My older brother of two years is Co-Ed’s Wisdom Taewoon. I once trained with my hyung, but I didn’t want to debut in the same group as him. My resemblance to him? (Jaehyo: Taewoon is nice and you’re not!) Hyung has an easy-going personality whereas I’m a bit more tight with myself. I don’t leave myself alone so people get nervous when I’m being still.
I’ve been friends with Kyungie since elementary school. When we were little, I had no idea that we would be pursuing music together. He was a nerd that only ever studied while I was one of the cool kids, haha! (Kyung: He was just a kid that did art, I was just a kid that studied.)
It was actually because of me that Kyungie was able to debut, too.
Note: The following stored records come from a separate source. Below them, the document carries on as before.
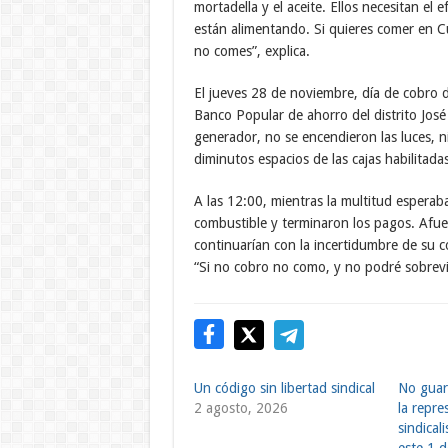
mortadella y el aceite. Ellos necesitan el 
están alimentando. Si quieres comer en C
no comes”, explica.
El jueves 28 de noviembre, día de cobro 
Banco Popular de ahorro del distrito José
generador, no se encendieron las luces, n
diminutos espacios de las cajas habilitadas
A las 12:00, mientras la multitud esperaba
combustible y terminaron los pagos. Afue
continuarían con la incertidumbre de su c
“Si no cobro no como, y no podré sobrevi
Un código sin libertad sindical
No guard
2 agosto, 2026
la repre
sindical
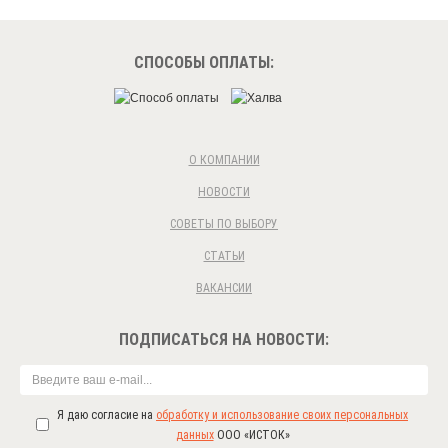
СПОСОБЫ ОПЛАТЫ:
О КОМПАНИИ
НОВОСТИ
СОВЕТЫ ПО ВЫБОРУ
СТАТЬИ
ВАКАНСИИ
ПОДПИСАТЬСЯ НА НОВОСТИ:
Я даю согласие на
обработку и использование своих персональных
данных
ООО «ИСТОК»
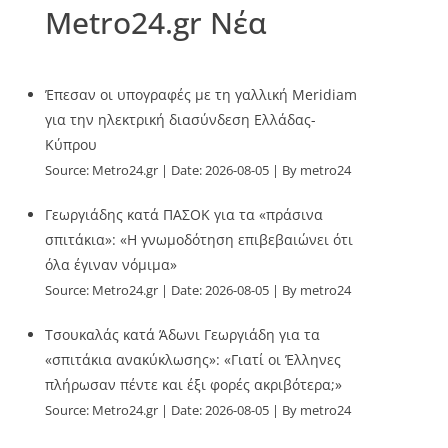
Metro24.gr Νέα
Έπεσαν οι υπογραφές με τη γαλλική Meridiam
για την ηλεκτρική διασύνδεση Ελλάδας-
Κύπρου
Source:
Metro24.gr
Date: 2026-08-05
By metro24
Γεωργιάδης κατά ΠΑΣΟΚ για τα «πράσινα
σπιτάκια»: «Η γνωμοδότηση επιβεβαιώνει ότι
όλα έγιναν νόμιμα»
Source:
Metro24.gr
Date: 2026-08-05
By metro24
Τσουκαλάς κατά Άδωνι Γεωργιάδη για τα
«σπιτάκια ανακύκλωσης»: «Γιατί οι Έλληνες
πλήρωσαν πέντε και έξι φορές ακριβότερα;»
Source:
Metro24.gr
Date: 2026-08-05
By metro24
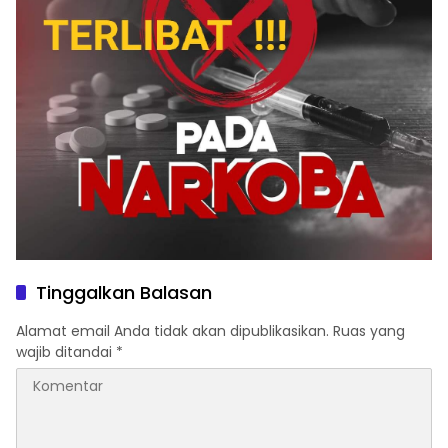
Tinggalkan Balasan
Alamat email Anda tidak akan dipublikasikan.
Ruas yang
wajib ditandai
*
I was one of the starting members of this company so Kyungie would always try to sweet talk me through messenger. (Kyung: Well, there’s the saying that a guy will hit it big if he’s meant to. Even if not through you, I would’ve debuted no mater what, haha.)
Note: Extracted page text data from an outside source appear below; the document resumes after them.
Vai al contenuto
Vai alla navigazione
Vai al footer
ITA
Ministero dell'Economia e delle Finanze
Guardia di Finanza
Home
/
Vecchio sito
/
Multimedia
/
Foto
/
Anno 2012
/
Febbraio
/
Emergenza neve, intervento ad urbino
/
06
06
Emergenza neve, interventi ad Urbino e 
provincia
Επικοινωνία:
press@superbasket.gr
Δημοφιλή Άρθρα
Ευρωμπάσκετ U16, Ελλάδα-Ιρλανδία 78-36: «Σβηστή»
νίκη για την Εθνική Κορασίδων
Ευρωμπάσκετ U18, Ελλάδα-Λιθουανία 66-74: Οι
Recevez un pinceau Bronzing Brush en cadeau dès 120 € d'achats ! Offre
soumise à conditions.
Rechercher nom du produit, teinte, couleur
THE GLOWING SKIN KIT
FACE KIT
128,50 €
At the time of writing ‘Halo’, I thought Block B would be this elite group, a minority in the masses. I wrote the lyrics in this desperate mindset of becoming the best, of being different, of ending it all once we debut… but once we debuted, we were just idols in yellow outfits.
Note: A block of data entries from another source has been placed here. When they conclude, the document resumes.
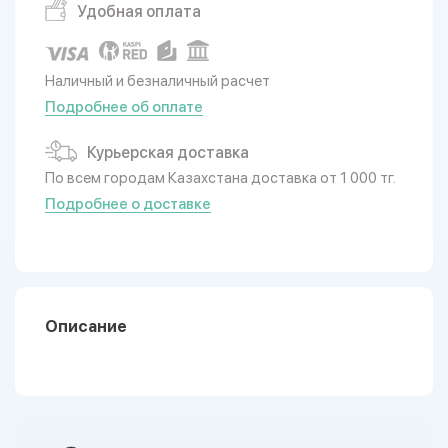
Удобная оплата
Наличный и безналичный расчет
Подробнее об оплате
Курьерская доставка
По всем городам Казахстана доставка от 1 000 тг.
Подробнее о доставке
Описание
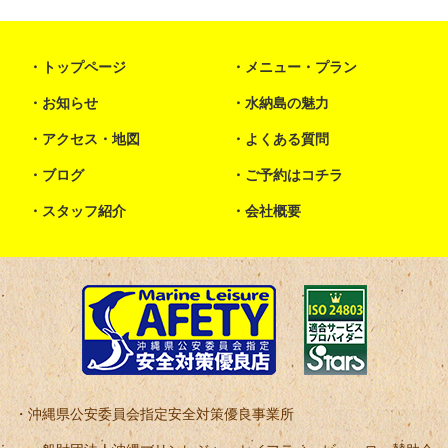
トップページ
メニュー・プラン
お知らせ
水納島の魅力
アクセス・地図
よくある質問
ブログ
ご予約はコチラ
スタッフ紹介
会社概要
沖縄県公安委員会指定安全対策優良事業所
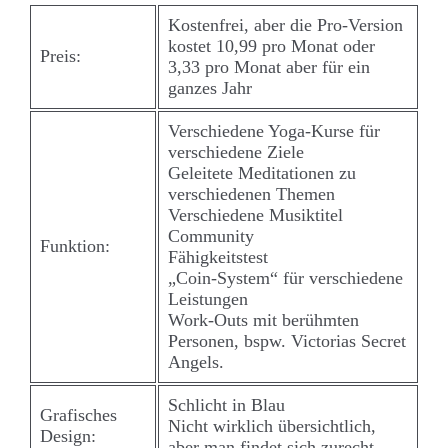
Kostenfrei, aber die Pro-Version
kostet 10,99 pro Monat oder
Preis:
3,33 pro Monat aber für ein
ganzes Jahr
Verschiedene Yoga-Kurse für
verschiedene Ziele
Geleitete Meditationen zu
verschiedenen Themen
Verschiedene Musiktitel
Community
Funktion:
Fähigkeitstest
„Coin-System“ für verschiedene
Leistungen
Work-Outs mit berühmten
Personen, bspw. Victorias Secret
Angels.
Schlicht in Blau
Grafisches
Nicht wirklich übersichtlich,
Design:
aber man findet sich zurecht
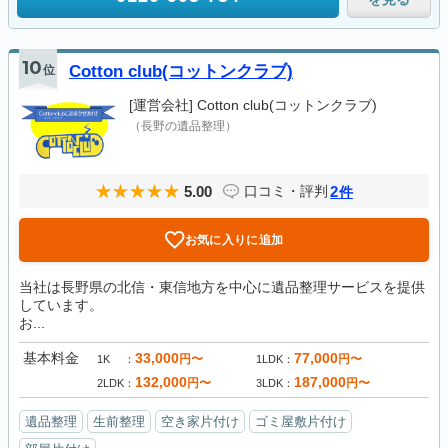
10
位
Cotton club(コットンクラブ)
[運営会社]
Cotton club(コットンクラブ)
（長野の遺品整理）
5.00
2
口コミ・評判
件
お気に入りに追加
当社は長野県の北信・東信地方を中心に遺品整理サービスを提供
しています。
お...
基本料金
33,000
77,000
円〜
円〜
1K
1LDK
132,000
187,000
円〜
円〜
2LDK
3LDK
遺品整理
生前整理
空き家片付け
ゴミ屋敷片付け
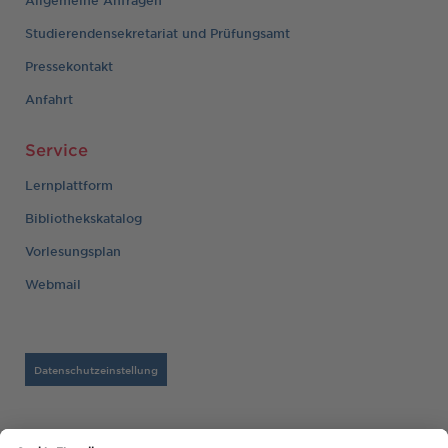
Studierendensekretariat und Prüfungsamt
Pressekontakt
Anfahrt
Service
Lernplattform
Bibliothekskatalog
Vorlesungsplan
Webmail
Datenschutzeinstellung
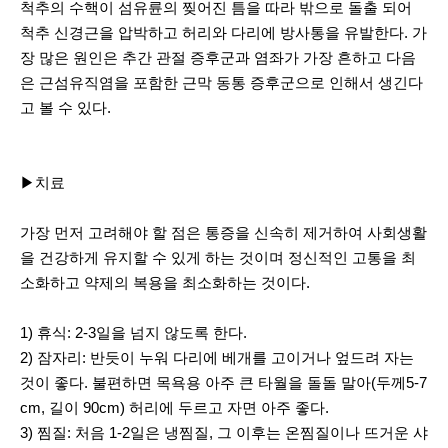
척추의 수핵이 섬유륜의 찢어진 틈을 따라 밖으로 돌출 되어
척추 신경근을 압박하고 허리와 다리에 방사통을 유발한다. 가
장 많은 원인은 추간 관절 증후군과 염좌가 가장 흔하고 다음
은 근섬유직염을 포함한 근막 동통 증후군으로 인해서 생긴다
고 볼 수 있다.
▶치료
가장 먼저 고려해야 할 점은 통증을 신속히 제거하여 사회생활
을 건강하게 유지할 수 있게 하는 것이며 정신적인 고통을 최
소화하고 약제의 복용을 최소화하는 것이다.
1) 휴식: 2-3일을 넘지 않도록 한다.
2) 잠자리: 반듯이 누워 다리에 베개를 고이거나 엎드려 자는
것이 좋다. 불편하면 목욕용 아주 큰 타월을 돌돌 말아(두께5-7
cm, 길이 90cm) 허리에 두르고 자면 아주 좋다.
3) 찜질: 처음 1-2일은 냉찜질, 그 이후는 온찜질이나 뜨거운 샤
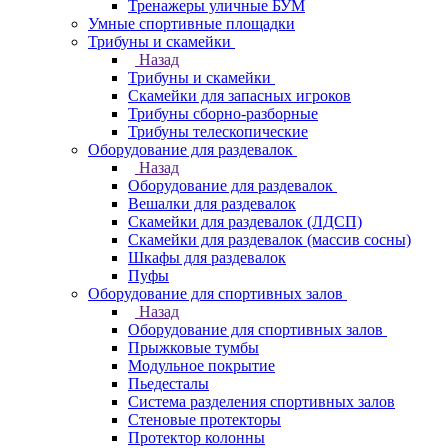
Тренажеры уличные БУМ
Умные спортивные площадки
Трибуны и скамейки
Назад
Трибуны и скамейки
Скамейки для запасных игроков
Трибуны сборно-разборные
Трибуны телескопические
Оборудование для раздевалок
Назад
Оборудование для раздевалок
Вешалки для раздевалок
Скамейки для раздевалок (ЛДСП)
Скамейки для раздевалок (массив сосны)
Шкафы для раздевалок
Пуфы
Оборудование для спортивных залов
Назад
Оборудование для спортивных залов
Прыжковые тумбы
Модульное покрытие
Пьедесталы
Система разделения спортивных залов
Стеновые протекторы
Протектор колонны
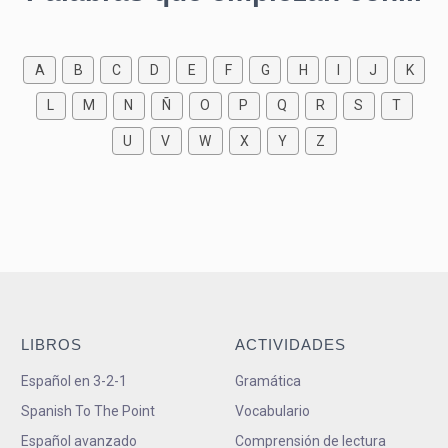
A
B
C
D
E
F
G
H
I
J
K
L
M
N
Ñ
O
P
Q
R
S
T
U
V
W
X
Y
Z
LIBROS
ACTIVIDADES
Español en 3-2-1
Gramática
Spanish To The Point
Vocabulario
Español avanzado
Comprensión de lectura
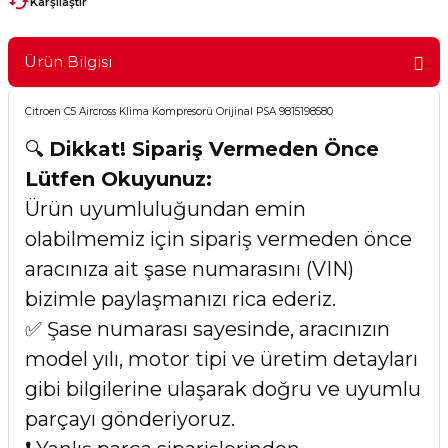
Karşılaştır
Ürün Bilgisi
Citroen C5 Aircross Klima Kompresorü Orijinal PSA 9815198580
🔍
Dikkat! Sipariş Vermeden Önce
Lütfen Okuyunuz:
Ürün uyumluluğundan emin
olabilmemiz için sipariş vermeden önce
aracınıza ait şase numarasını (VIN)
bizimle paylaşmanızı rica ederiz.
✅ Şase numarası sayesinde, aracınızın
model yılı, motor tipi ve üretim detayları
gibi bilgilerine ulaşarak doğru ve uyumlu
parçayı gönderiyoruz.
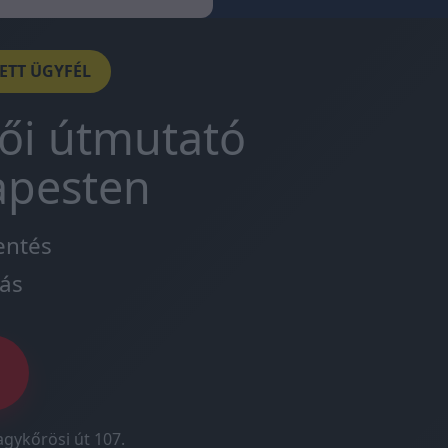
DETT ÜGYFÉL
tői útmutató
apesten
entés
ás
agykőrösi út 107.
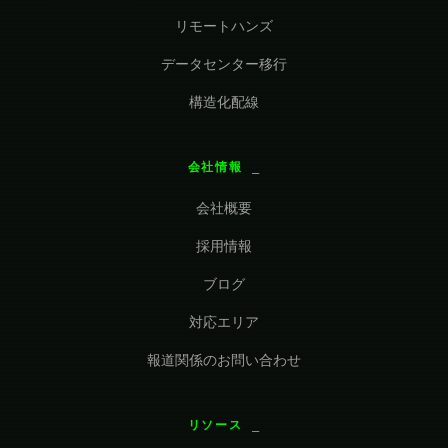
リモートハンズ
データセンター移行
構造化配線
会社情報
会社概要
採用情報
ブログ
対応エリア
報道関係のお問い合わせ
リソース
Like it was revealed in the first episode of MTV Match Up, our dorm is really dirty.(Kyung: Jiho and I are always yelling at them to clean up.) Well, I guess it’s more right to say that Jaehyo hyung and Kyung are the ones that mess it up. (Jaehyo: I don’t really mess up the dorm.) Yes, you really do mess up the dorm, hyung.
I think our fans treat us like normal people, not celebrities. (U-Kwon: Like neighborhood friends? Kyung: As church oppas. Jaehyo: As people that you can see anywhere? Haha)
On tracks like ‘Tell Them’ where I participated in the production of it, I direct the members during recordings. I make all of the members try out all of the parts and distribute the parts to the member that fits best with it. Because I give each of them an equal opportunity, there aren’t any problems with the members. (U-Kwon: Because if we get cut from a part, it’s because we weren’t good enough for it.)
It’s harder to produce music for Block B than it is for myself underground. For underground music, I can just transfer my thoughts and stories into my music, whereas mainstream music is for the mainstream audience. It has to be something that everyone can connect to. There are a lot of factors that you can’t miss when writing lyrics for mainstream music, so I think it requires a lot more talent and skill than initially thought.
I’m really thankful for my fans. Even though we’re not often in the media or on TV, I’m just so thankful that they recognize our efforts in trying to break that barrier to make it through. They even come to my underground performances and take pictures and whatnot. It’s because of our fans’ efforts that help more and more people to recognize us.